The world economy faced numerous obstacles throughout this century. Whether through depressions, financial bubbles or as of more recently, Covid-19, the globalised structures of capital are constantly challenged. Nations still have a long way to go before recovering from the current pandemic recession. The value chain shock caused by the crisis has shed light on the fragility of traditional systems and has shown how drastic changes can occur so rapidly.
Despite its hurdles, the past twenty years have been a period of immense economic growth, particularly throughout Asia.
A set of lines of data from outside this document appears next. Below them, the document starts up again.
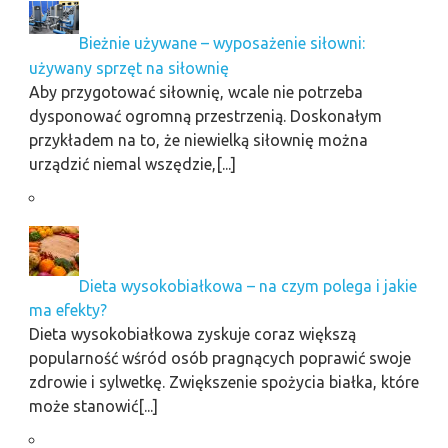
Bieżnie używane – wyposażenie siłowni:
używany sprzęt na siłownię
Aby przygotować siłownię, wcale nie potrzeba
dysponować ogromną przestrzenią. Doskonałym
przykładem na to, że niewielką siłownię można
urządzić niemal wszędzie,[...]
Dieta wysokobiałkowa – na czym polega i jakie
ma efekty?
Dieta wysokobiałkowa zyskuje coraz większą
popularność wśród osób pragnących poprawić swoje
zdrowie i sylwetkę. Zwiększenie spożycia białka, które
może stanowić[...]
According to a recent report from Financial News Asia, China now creates more billionaires than India and the US combined, producing 40% per cent of all ten-figure holders in the world. Such a tremendous rise in wealth has also created an opportune environment for the emergence of the Asian, middle class, a rising demographic of young investors with unprecedented strategies for expanding their capital.
Throughout this article, we’ll dive into the central Asian countries leading this economic spurt, whilst detailing the persona of the contemporary investor, what they look for when creating an investment portfolio and how digital assets play a vital role in this new era of Asian emergent wealth.
Economy Growth in Asia – Aiming Forward
In an article published in March of 2019, the Financial Times (FT) called 2020 “the beginning of the Asian Century”. Although things have not progressed as was predicted, due to the economic effects of Covid-19, their arguments still stand. By examining the International Monetary Fund (IMF) data, the FT concluded that Asia will soon be a larger economy than the rest of the world combined. Merely twenty years ago, the continent’s capital represented less than a third of the worldwide economy.
Out of the 48 countries in Asia recognised by the United Nations, there are a few who stand out amongst the others. A recent study by OECD Paris predicts that Cambodia, Vietnam and Myanmar will have the largest GDP growth in the next five years, from 6 to 9% per year. The countries mentioned above have also received a fast and steady capital boom in digital assets over the past few years. Cambodia, for instance, is home to a more significant amount of Bitcoin mining activity than all of Southeast Asia combined, mostly due to low electricity costs and flexible regulations. Myanmar, who achieved a GDP growth of 13.4% in 2014, has been fluctuating steadily in the 7-9 percentage margin. As of 2019, this emerging economy had targeted 5.8 billion US dollars in foreign direct investments, which as of earlier this year was on track to hit 4.4 billion. Additionally, in 2019, the Central Bank of Myanmar (CBM) attempted to ban cryptocurrencies from circulation; however, this has had little effect as no official federal laws are prohibiting them. Although Myanmar and their Central Bank do not recognise digital currencies as official assets, crypto exchanges and traders are still actively functioning regularly in the country.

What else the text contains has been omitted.